_Source records_

---

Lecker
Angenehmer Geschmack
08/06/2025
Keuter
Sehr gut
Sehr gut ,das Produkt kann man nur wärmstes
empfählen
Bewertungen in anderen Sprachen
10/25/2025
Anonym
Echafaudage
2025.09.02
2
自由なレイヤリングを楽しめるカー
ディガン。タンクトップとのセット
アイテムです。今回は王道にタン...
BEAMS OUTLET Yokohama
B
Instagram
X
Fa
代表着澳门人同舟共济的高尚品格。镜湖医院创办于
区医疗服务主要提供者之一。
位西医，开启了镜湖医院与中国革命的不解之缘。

---

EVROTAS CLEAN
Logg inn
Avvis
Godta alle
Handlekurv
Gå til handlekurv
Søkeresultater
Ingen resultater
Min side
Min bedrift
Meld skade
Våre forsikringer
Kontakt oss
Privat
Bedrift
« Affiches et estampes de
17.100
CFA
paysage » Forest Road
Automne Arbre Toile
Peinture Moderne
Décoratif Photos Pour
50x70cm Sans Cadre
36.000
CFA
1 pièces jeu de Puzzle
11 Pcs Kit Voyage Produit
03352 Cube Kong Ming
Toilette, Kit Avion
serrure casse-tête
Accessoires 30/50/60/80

---

_TASK BRIEF_
Copy the lines of the data above exactly as written, beginning with the line containing "03352 Cube Kong Ming" and ending with the line containing "Accessoires 30/50/60/80", and leave out all other lines.

_RESULT OF THE EXERCISE_
03352 Cube Kong Ming
Toilette, Kit Avion
serrure casse-tête
Accessoires 30/50/60/80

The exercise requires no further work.